# Extracted material
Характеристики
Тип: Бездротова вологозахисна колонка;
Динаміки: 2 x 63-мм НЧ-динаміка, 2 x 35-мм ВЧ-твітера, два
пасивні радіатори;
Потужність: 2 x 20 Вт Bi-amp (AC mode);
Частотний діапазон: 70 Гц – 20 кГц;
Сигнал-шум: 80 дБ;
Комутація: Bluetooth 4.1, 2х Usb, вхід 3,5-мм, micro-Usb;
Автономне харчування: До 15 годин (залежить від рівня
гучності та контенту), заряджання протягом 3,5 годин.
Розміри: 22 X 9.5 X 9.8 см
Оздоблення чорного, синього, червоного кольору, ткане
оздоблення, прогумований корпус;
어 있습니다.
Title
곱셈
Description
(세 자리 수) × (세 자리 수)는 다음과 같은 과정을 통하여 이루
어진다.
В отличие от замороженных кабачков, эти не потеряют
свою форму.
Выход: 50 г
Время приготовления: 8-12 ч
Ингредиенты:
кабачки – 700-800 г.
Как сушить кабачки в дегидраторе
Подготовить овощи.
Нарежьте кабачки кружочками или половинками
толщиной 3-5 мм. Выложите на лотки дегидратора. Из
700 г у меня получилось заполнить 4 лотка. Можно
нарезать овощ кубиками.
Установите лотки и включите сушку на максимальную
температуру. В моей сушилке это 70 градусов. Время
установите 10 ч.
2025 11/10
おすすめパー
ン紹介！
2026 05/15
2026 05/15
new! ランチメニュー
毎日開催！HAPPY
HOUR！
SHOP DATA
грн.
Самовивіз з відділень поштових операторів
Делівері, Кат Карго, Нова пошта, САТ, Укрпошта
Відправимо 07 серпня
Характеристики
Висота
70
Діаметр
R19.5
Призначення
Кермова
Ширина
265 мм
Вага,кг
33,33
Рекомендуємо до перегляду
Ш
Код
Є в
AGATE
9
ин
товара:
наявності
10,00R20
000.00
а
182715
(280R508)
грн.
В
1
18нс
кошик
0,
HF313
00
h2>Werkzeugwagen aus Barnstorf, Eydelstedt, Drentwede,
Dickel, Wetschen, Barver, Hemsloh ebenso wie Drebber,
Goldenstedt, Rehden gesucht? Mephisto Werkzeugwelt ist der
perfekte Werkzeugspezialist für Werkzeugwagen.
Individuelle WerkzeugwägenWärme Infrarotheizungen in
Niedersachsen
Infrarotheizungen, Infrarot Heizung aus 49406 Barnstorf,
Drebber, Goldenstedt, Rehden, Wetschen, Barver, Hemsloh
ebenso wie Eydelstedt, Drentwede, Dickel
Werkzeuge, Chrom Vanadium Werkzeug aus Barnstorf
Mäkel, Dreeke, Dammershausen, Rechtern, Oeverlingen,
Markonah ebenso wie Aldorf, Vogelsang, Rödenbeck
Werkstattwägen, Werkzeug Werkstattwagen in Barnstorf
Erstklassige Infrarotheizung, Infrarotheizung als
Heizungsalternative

# What you have to do
Retype all of the entries precisely as they are.

# Solution to the problem
Характеристики
Тип: Бездротова вологозахисна колонка;
Динаміки: 2 x 63-мм НЧ-динаміка, 2 x 35-мм ВЧ-твітера, два
пасивні радіатори;
Потужність: 2 x 20 Вт Bi-amp (AC mode);
Частотний діапазон: 70 Гц – 20 кГц;
Сигнал-шум: 80 дБ;
Комутація: Bluetooth 4.1, 2х Usb, вхід 3,5-мм, micro-Usb;
Автономне харчування: До 15 годин (залежить від рівня
гучності та контенту), заряджання протягом 3,5 годин.
Розміри: 22 X 9.5 X 9.8 см
Оздоблення чорного, синього, червоного кольору, ткане
оздоблення, прогумований корпус;
어 있습니다.
Title
곱셈
Description
(세 자리 수) × (세 자리 수)는 다음과 같은 과정을 통하여 이루
어진다.
В отличие от замороженных кабачков, эти не потеряют
свою форму.
Выход: 50 г
Время приготовления: 8-12 ч
Ингредиенты:
кабачки – 700-800 г.
Как сушить кабачки в дегидраторе
Подготовить овощи.
Нарежьте кабачки кружочками или половинками
толщиной 3-5 мм. Выложите на лотки дегидратора. Из
700 г у меня получилось заполнить 4 лотка. Можно
нарезать овощ кубиками.
Установите лотки и включите сушку на максимальную
температуру. В моей сушилке это 70 градусов. Время
установите 10 ч.
2025 11/10
おすすめパー
ン紹介！
2026 05/15
2026 05/15
new! ランチメニュー
毎日開催！HAPPY
HOUR！
SHOP DATA
грн.
Самовивіз з відділень поштових операторів
Делівері, Кат Карго, Нова пошта, САТ, Укрпошта
Відправимо 07 серпня
Характеристики
Висота
70
Діаметр
R19.5
Призначення
Кермова
Ширина
265 мм
Вага,кг
33,33
Рекомендуємо до перегляду
Ш
Код
Є в
AGATE
9
ин
товара:
наявності
10,00R20
000.00
а
182715
(280R508)
грн.
В
1
18нс
кошик
0,
HF313
00
h2>Werkzeugwagen aus Barnstorf, Eydelstedt, Drentwede,
Dickel, Wetschen, Barver, Hemsloh ebenso wie Drebber,
Goldenstedt, Rehden gesucht? Mephisto Werkzeugwelt ist der
perfekte Werkzeugspezialist für Werkzeugwagen.
Individuelle WerkzeugwägenWärme Infrarotheizungen in
Niedersachsen
Infrarotheizungen, Infrarot Heizung aus 49406 Barnstorf,
Drebber, Goldenstedt, Rehden, Wetschen, Barver, Hemsloh
ebenso wie Eydelstedt, Drentwede, Dickel
Werkzeuge, Chrom Vanadium Werkzeug aus Barnstorf
Mäkel, Dreeke, Dammershausen, Rechtern, Oeverlingen,
Markonah ebenso wie Aldorf, Vogelsang, Rödenbeck
Werkstattwägen, Werkzeug Werkstattwagen in Barnstorf
Erstklassige Infrarotheizung, Infrarotheizung als
Heizungsalternative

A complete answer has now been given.